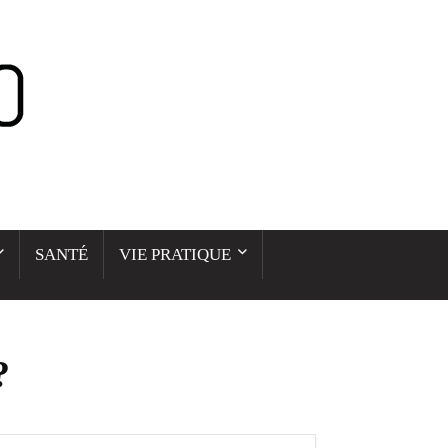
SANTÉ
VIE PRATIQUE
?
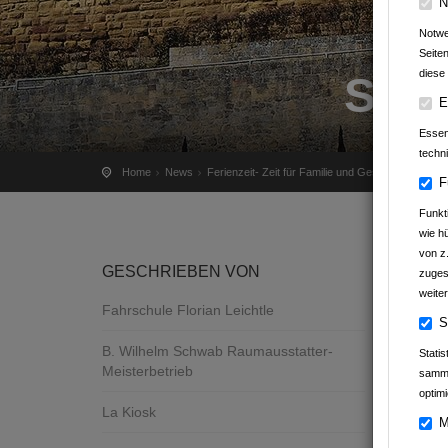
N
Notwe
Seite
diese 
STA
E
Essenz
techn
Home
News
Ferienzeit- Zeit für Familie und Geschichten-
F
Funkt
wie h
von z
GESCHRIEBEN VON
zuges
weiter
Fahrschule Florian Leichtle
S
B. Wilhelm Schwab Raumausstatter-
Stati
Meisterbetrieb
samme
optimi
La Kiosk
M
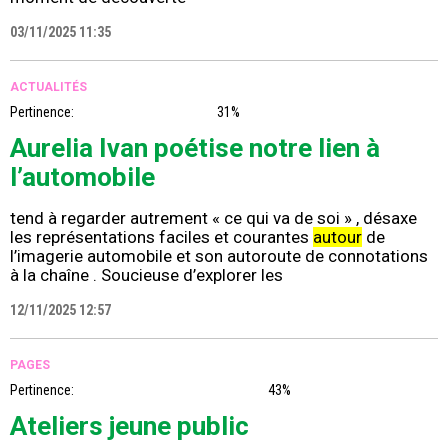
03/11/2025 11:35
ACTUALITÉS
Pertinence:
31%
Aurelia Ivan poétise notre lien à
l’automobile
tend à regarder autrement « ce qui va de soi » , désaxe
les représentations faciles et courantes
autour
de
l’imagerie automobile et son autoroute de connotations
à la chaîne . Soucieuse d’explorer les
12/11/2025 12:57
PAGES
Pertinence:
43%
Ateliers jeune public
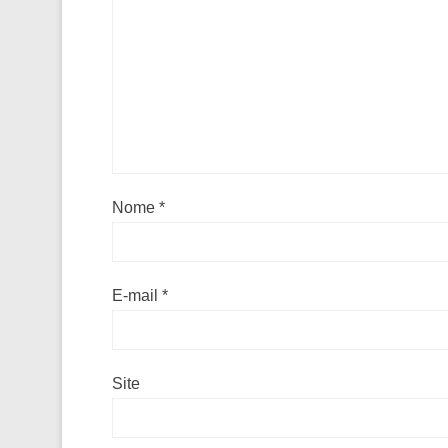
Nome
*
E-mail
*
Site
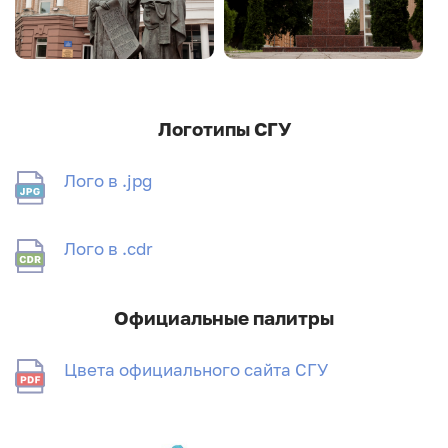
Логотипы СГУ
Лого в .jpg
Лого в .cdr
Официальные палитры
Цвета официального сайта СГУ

━━━

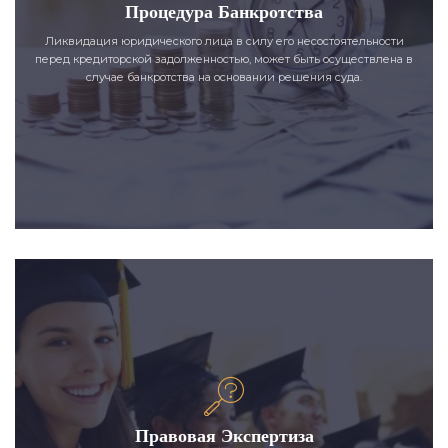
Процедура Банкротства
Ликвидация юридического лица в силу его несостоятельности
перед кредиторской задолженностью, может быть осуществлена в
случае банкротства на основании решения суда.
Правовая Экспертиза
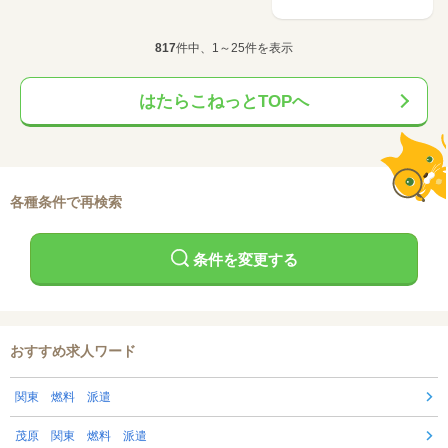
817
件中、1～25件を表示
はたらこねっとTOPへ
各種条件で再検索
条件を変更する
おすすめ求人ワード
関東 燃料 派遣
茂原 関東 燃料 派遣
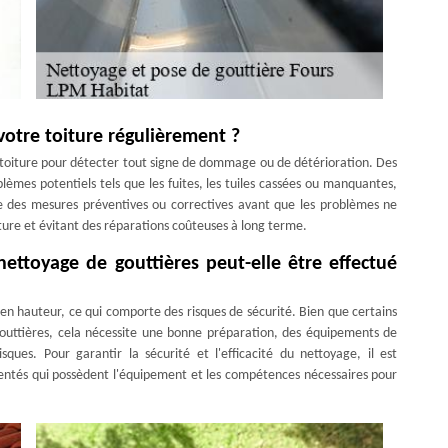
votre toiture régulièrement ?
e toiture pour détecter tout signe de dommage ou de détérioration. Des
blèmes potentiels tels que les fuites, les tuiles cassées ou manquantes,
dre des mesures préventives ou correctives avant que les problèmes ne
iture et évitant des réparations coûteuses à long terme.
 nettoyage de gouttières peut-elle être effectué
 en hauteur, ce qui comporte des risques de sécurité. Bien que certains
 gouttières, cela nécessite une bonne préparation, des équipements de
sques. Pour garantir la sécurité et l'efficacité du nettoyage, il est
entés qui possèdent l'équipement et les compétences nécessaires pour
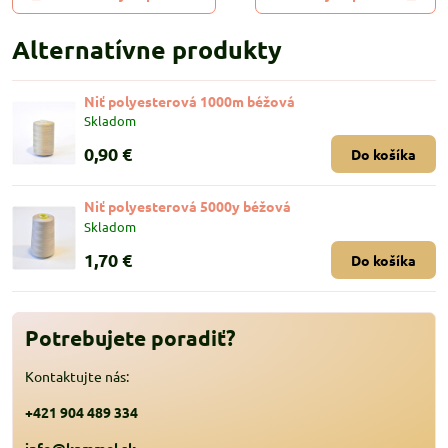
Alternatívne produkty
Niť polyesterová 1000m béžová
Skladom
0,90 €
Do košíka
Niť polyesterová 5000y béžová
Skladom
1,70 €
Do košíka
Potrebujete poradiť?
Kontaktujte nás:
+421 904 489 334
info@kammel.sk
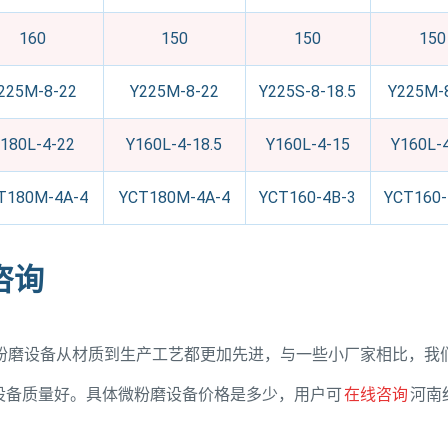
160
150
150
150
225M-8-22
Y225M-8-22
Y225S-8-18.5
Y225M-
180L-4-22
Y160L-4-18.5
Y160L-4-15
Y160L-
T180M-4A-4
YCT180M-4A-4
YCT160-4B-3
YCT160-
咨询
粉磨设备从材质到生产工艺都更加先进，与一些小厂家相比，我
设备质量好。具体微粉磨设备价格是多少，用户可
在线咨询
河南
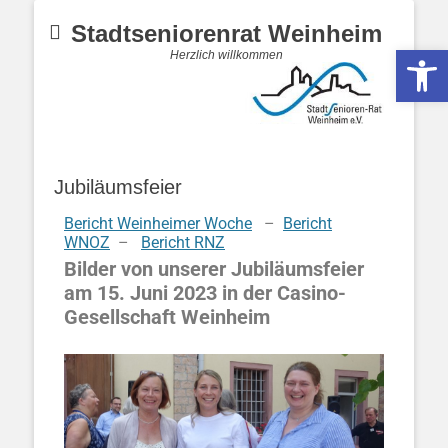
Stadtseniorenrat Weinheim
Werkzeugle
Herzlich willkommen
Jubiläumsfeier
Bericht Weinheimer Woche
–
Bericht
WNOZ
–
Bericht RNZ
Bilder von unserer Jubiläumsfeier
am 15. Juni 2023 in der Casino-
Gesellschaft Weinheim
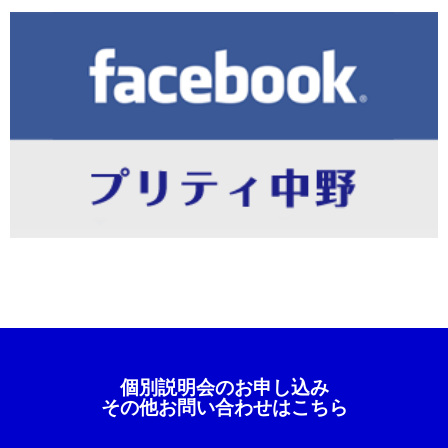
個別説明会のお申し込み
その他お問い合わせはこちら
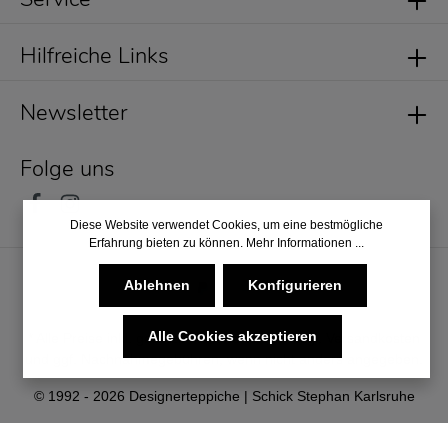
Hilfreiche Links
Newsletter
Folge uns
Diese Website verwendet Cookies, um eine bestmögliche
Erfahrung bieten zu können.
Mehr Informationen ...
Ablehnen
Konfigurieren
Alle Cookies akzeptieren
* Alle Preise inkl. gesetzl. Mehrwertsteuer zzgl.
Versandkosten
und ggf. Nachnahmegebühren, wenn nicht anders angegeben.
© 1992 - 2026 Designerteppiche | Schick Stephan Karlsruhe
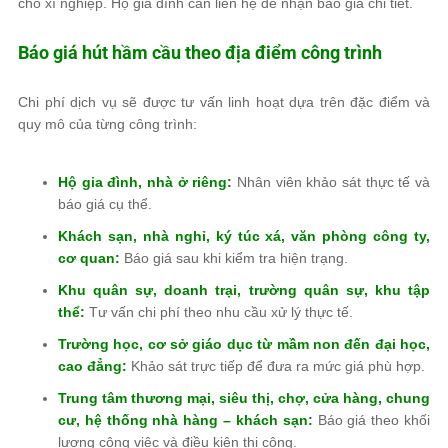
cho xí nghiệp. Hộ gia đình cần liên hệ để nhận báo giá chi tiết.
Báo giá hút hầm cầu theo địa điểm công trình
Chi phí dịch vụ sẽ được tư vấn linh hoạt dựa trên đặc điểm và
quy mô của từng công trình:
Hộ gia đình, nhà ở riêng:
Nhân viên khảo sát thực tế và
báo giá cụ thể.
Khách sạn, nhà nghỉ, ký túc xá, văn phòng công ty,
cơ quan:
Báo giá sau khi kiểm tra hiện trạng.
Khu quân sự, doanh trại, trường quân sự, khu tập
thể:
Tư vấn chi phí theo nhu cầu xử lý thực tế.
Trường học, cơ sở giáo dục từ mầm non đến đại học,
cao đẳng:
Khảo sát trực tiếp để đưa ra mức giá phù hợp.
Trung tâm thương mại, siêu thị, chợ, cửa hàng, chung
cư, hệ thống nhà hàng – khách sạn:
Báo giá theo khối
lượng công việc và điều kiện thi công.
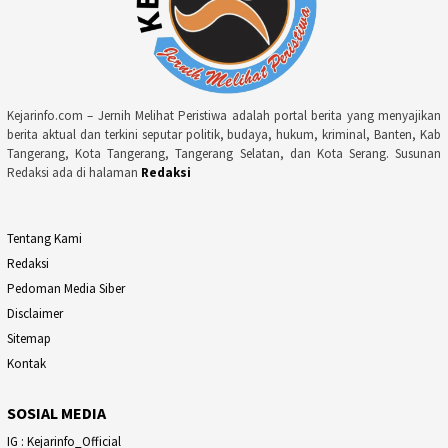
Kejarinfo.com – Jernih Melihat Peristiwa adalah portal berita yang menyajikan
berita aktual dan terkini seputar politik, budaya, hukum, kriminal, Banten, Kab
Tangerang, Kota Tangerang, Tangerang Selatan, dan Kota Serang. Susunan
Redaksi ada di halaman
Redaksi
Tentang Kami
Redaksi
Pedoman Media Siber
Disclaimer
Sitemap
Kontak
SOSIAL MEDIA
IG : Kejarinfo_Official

━━━

Take every line in the preceding listing that contains "thực" and copy it.

Nhân viên khảo sát thực tế và
Tư vấn chi phí theo nhu cầu xử lý thực tế.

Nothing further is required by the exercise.